EXERCISE DIRECTIONS:
Retype each entry exactly as written, and keep the pictures out of the copy.

DATASET EXTRACT:
_____
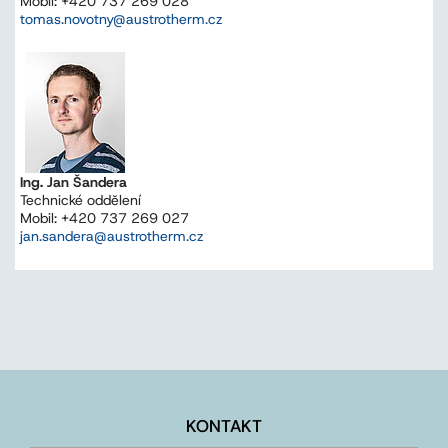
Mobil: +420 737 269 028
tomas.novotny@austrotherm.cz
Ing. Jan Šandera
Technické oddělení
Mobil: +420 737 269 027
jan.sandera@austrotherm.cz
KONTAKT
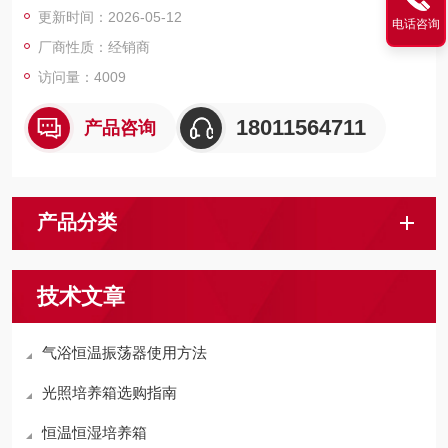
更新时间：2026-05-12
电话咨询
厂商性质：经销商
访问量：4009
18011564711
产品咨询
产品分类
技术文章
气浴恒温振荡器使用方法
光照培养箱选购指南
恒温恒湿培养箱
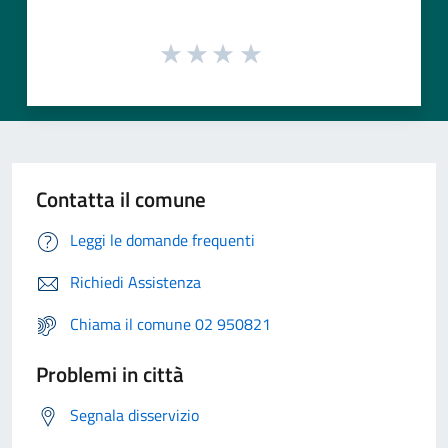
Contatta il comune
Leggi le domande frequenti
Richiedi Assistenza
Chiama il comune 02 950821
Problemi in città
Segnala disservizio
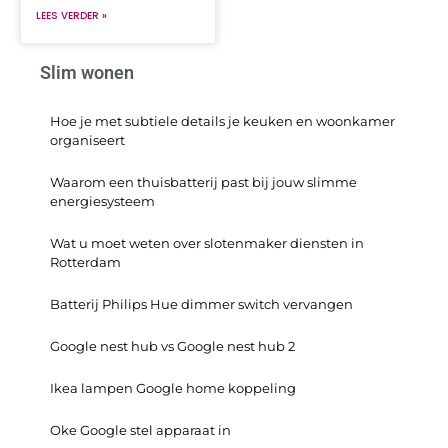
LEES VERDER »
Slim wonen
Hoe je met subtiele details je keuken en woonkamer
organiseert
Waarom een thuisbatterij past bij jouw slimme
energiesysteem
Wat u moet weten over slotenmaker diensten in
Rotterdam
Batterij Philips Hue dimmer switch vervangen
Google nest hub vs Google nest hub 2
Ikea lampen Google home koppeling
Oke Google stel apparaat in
_____
RESPONSE TO THIS TASK:
Mobil: +420 737 269 028
tomas.novotny@austrotherm.cz
Ing. Jan Šandera
Technické oddělení
Mobil: +420 737 269 027
jan.sandera@austrotherm.cz
KONTAKT
更新时间：2026-05-12
电话咨询
厂商性质：经销商
访问量：4009
18011564711
产品咨询
产品分类
技术文章
气浴恒温振荡器使用方法
光照培养箱选购指南
恒温恒湿培养箱
Contatta il comune
Leggi le domande frequenti
Richiedi Assistenza
Chiama il comune 02 950821
Problemi in città
Segnala disservizio
LEES VERDER »
Slim wonen
Hoe je met subtiele details je keuken en woonkamer
organiseert
Waarom een thuisbatterij past bij jouw slimme
energiesysteem
Wat u moet weten over slotenmaker diensten in
Rotterdam
Batterij Philips Hue dimmer switch vervangen
Google nest hub vs Google nest hub 2
Ikea lampen Google home koppeling
Oke Google stel apparaat in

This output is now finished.